Liberty Counsel, a civil liberties legal defense organization, recently came to the aid of senior citizens in Los Angeles who protested the threatened removal of their Christmas tree from their home at The Willows, a senior assisted living apartment complex located in Newhall, Calif.
The complex's management, however, ultimately argued that the discrepancy involving the complex's Christmas tree came about from a misunderstanding between management and the apartment's staff, and there was never an intention to remove the holiday decorations from the communal room at The Willows.
"If holiday decorations are permitted in the facility, then they cannot be restricted or prohibited based upon their religious content," Liberty Counsel attorney Richard Mast said in a Dec. 7 statement.
"Any federal law that would restrict or prohibit religious decorations would violate the First Amendment rights of the residents," the counsel continued.
Liberty Counsel went on to note California's Fair Housing Act, which prohibits discrimination against residents based on religious affiliation.
Although Liberty Counsel explained that it was prepared to take legal action "to ensure that the senior citizens at The Willows have a Merry Christmas," it was reported on Dec. 6, one day after the initial news broke, that the Christmas tree and menorahs would remain at The Willows apartment complex.

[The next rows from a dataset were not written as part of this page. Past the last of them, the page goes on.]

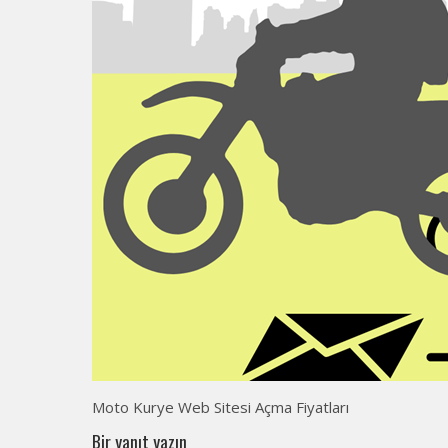
Moto Kurye Web Sitesi Açma Fiyatları
Bir yanıt yazın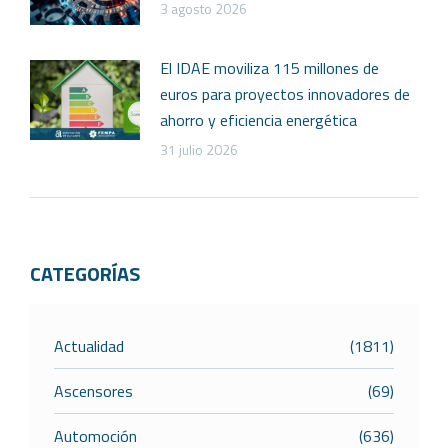
3 agosto 2026
El IDAE moviliza 115 millones de
euros para proyectos innovadores de
ahorro y eficiencia energética
31 julio 2026
CATEGORÍAS
Actualidad
(1811)
Ascensores
(69)
Automoción
(636)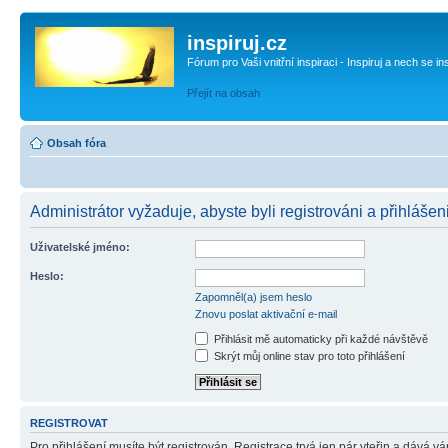
inspiruj.cz
Fórum pro Vaši vnitřní inspiraci - Inspiruj a nech se in
Přejít na obsah
Obsah fóra
Administrátor vyžaduje, abyste byli registrováni a přihlášen
Uživatelské jméno:
Heslo:
Zapomněl(a) jsem heslo
Znovu poslat aktivační e-mail
Přihlásit mě automaticky při každé návštěvě
Skrýt můj online stav pro toto přihlášení
REGISTROVAT
Pro přihlášení musíte být registrován. Registrace trvá jen pár vteřin a dává 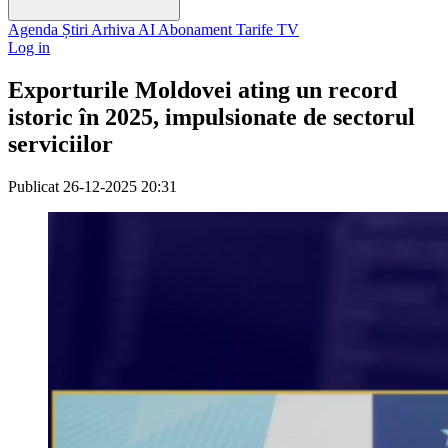
Agenda
Știri
Arhiva
AI
Abonament
Tarife
TV
Log in
Exporturile Moldovei ating un record
istoric în 2025, impulsionate de sectorul
serviciilor
Publicat
26-12-2025 20:31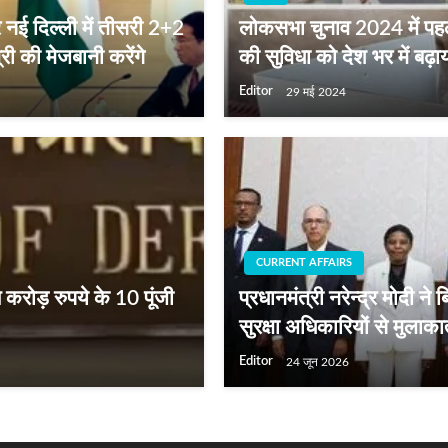
र नई दिल्ली में तीसरी 2+2
लोकसभा चुनाव 2024 में पहल
्री की मेजबानी करेंगे
की सुविधा को देश भर में बढ़ा
Editor
29 मई 2024
CURRENT AFFAIRS
 करोड़ रुपये के 10 पूंजी
प्रधानमंत्री नरेन्द्र मोदी ने 
सुरक्षा अधिकारियों से मुलाक
Editor
24 जून 2026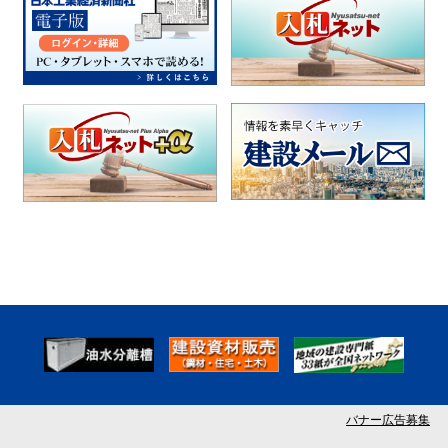
バナー広告募集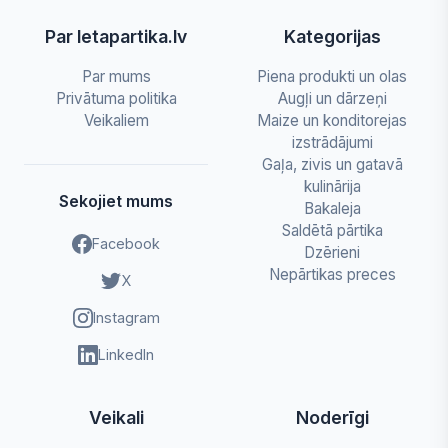
Par letapartika.lv
Kategorijas
Par mums
Piena produkti un olas
Privātuma politika
Augļi un dārzeņi
Veikaliem
Maize un konditorejas
izstrādājumi
Gaļa, zivis un gatavā
kulinārija
Sekojiet mums
Bakaleja
Saldētā pārtika
Facebook
Dzērieni
Nepārtikas preces
X
Instagram
LinkedIn
Veikali
Noderīgi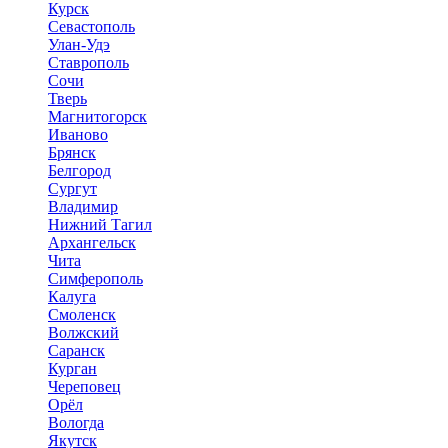
Курск
Севастополь
Улан-Удэ
Ставрополь
Сочи
Тверь
Магнитогорск
Иваново
Брянск
Белгород
Сургут
Владимир
Нижний Тагил
Архангельск
Чита
Симферополь
Калуга
Смоленск
Волжский
Саранск
Курган
Череповец
Орёл
Вологда
Якутск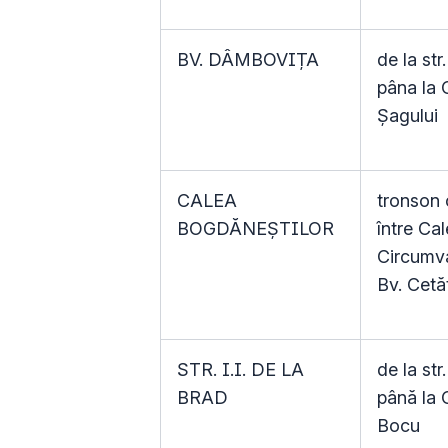
BV. DÂMBOVIȚA
de la str
pâna la 
Șagului
CALEA
tronson 
BOGDĂNEȘTILOR
între Ca
Circumval
Bv. Cetăț
STR. I.I. DE LA
de la st
BRAD
până la 
Bocu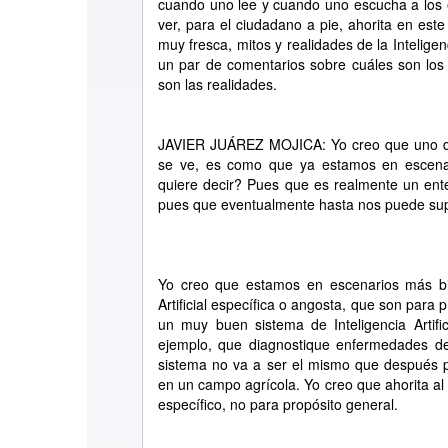
cuando uno lee y cuando uno escucha a los 
ver, para el ciudadano a pie, ahorita en es
muy fresca, mitos y realidades de la Inteligenc
un par de comentarios sobre cuáles son los mi
son las realidades.
JAVIER JUÁREZ MOJICA: Yo creo que uno de
se ve, es como que ya estamos en escenario
quiere decir? Pues que es realmente un ente
pues que eventualmente hasta nos puede sup
Yo creo que estamos en escenarios más bi
Artificial específica o angosta, que son para 
un muy buen sistema de Inteligencia Artifi
ejemplo, que diagnostique enfermedades 
sistema no va a ser el mismo que después p
en un campo agrícola. Yo creo que ahorita al
específico, no para propósito general.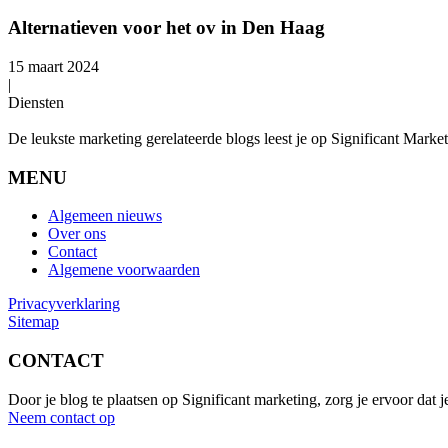
Alternatieven voor het ov in Den Haag
15 maart 2024
|
Diensten
De leukste marketing gerelateerde blogs leest je op Significant Marketin
MENU
Algemeen nieuws
Over ons
Contact
Algemene voorwaarden
Privacyverklaring
Sitemap
CONTACT
Door je blog te plaatsen op Significant marketing, zorg je ervoor dat
Neem contact op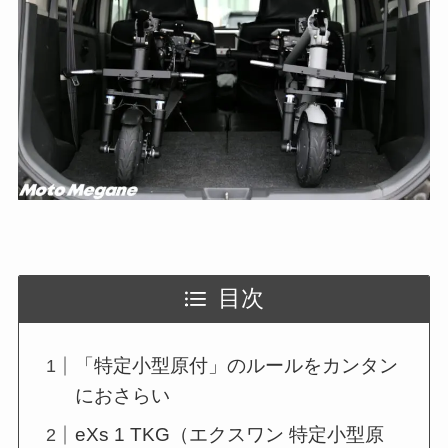
目次
「特定小型原付」のルールをカンタン
におさらい
eXs 1 TKG（エクスワン 特定小型原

Senior citizens living at The Willows vehemently protested last week when the staff, led by JB Partners Group Inc., reportedly announced in a memo that it would be removing all religious holiday items, including mennorahs and Christmas trees, from the communal areas of the apartment complex.
JB Partners Group Inc. released a statement shortly after the story broke, apologizing for the "misunderstanding" regarding the complex's holiday decorations.
"It was never our intention to in any way inhibit the celebration of Christmas, Hanukah, Kwanza or any other religious or cultural holiday which falls at or near year's end," Michael Gold, senior director of operations for JB Property Group, said in a statement released by Reuters.
"[...] we seriously regret the extent to which this has impacted the residents of The Willows, and understand and appreciate their concern about losing their traditional decorations. In light of this, we have authorized the re-installation of a tree, which has been decorated by the residents themselves," Gold added.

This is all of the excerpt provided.